Python preprocessor timeout¶

Per python preprocessor step, a wall-clock timeout (default 30s) is enforced via subprocess. On timeout the parent SIGKILLs the child and the step fails — the failure surfaces to the LLM as a step result it can react to. The timeout protects against accidentally compute-heavy preprocessor functions (regex catastrophic backtracking, infinite loops in user code).

Failure visibility¶

Every reliability event lands in the JSONL log:

Event	What happened
`validation_error`	OS rejected an artifact / control envelope
`normalization_error`	OS couldn't parse the LLM response at all
`control_ir_validation_error`	OS rejected an op
`phase_retry`	A retry of a rejected output
`loop_limit_exceeded`	The visit cap was hit
`phase_budget_exceeded`	The wall-clock budget for the current phase was hit
`phase_failed`	A phase raised an unrecoverable error

reyn events <log> --filter validation_error --filter normalization_error jumps straight to the trouble.

Where it's still thin¶

A few reliability primitives are intentionally simple today and on the roadmap to deepen:

Retry policy splits cleanly but isn't deep. Application-level rejections re-prompt up to max_phase_retries (default 2) with the validation error injected as feedback — no jitter, no per-failure-kind strategy. Transient HTTP errors are handled by two separate mechanisms that don't share state (which is the right shape): the built-in litellm.acompletion retry on the direct path, and the litellm.Router on the router-enabled path (see LLM router resilience). The Router path adds Retry-After awareness and per-deployment cooldown, closing the jitter/Retry-After gap for operators who opt in.

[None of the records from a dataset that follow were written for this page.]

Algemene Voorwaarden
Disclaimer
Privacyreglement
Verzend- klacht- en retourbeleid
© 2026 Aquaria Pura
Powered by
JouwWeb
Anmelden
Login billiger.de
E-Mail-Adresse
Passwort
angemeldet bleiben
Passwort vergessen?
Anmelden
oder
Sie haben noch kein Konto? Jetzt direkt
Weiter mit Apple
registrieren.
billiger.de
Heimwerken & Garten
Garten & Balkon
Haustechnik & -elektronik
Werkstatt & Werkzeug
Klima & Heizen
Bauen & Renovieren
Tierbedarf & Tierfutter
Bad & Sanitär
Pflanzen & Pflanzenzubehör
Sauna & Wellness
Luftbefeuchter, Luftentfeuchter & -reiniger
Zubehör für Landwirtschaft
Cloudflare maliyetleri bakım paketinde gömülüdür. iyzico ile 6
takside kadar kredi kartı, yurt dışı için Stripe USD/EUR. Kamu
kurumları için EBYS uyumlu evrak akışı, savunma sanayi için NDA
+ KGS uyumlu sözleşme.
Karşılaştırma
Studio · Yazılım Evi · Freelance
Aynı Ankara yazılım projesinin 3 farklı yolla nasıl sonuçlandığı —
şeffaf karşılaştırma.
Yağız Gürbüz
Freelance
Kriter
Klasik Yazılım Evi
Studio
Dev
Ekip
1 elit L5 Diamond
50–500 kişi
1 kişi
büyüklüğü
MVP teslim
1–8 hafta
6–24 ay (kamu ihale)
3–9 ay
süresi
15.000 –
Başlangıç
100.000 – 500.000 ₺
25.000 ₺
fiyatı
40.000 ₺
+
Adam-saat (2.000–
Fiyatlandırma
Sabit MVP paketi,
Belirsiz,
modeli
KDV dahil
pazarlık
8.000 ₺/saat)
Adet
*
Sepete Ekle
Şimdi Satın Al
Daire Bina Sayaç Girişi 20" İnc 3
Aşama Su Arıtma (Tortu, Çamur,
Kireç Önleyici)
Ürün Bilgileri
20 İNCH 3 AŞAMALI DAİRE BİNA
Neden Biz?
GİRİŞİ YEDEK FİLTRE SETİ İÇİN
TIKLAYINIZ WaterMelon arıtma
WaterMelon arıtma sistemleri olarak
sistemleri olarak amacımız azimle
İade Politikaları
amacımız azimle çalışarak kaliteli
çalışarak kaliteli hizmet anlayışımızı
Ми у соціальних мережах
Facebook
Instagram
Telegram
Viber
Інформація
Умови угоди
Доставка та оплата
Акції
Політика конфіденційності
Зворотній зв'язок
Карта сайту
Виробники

Phase budget is soft, not a hard cancel. limits.phase.max_wall_seconds checks at retry/turn boundaries — a single very long LLM call or preprocessor step can overshoot the budget by one operation. This trades "hard guarantees" for "consistent workspace state," and is the right default for most workflows; mid-call cancellation is on the roadmap as an opt-in mode.

No checkpoint/resume. Because every state change is an event (P3), the information needed for resume is already in the log; the machinery to reload at event N and continue isn't built. Adding it doesn't require new event types — just a runtime mode that replays events as state-restore rather than just rendering.

Idempotency is the workflow author's responsibility. If a phase writes a file via Control IR, re-entering the phase on retry will write again. The preprocessor + Control IR distinction helps (preprocessors are deterministic), but workflows with externally-visible side effects need to think about idempotency themselves.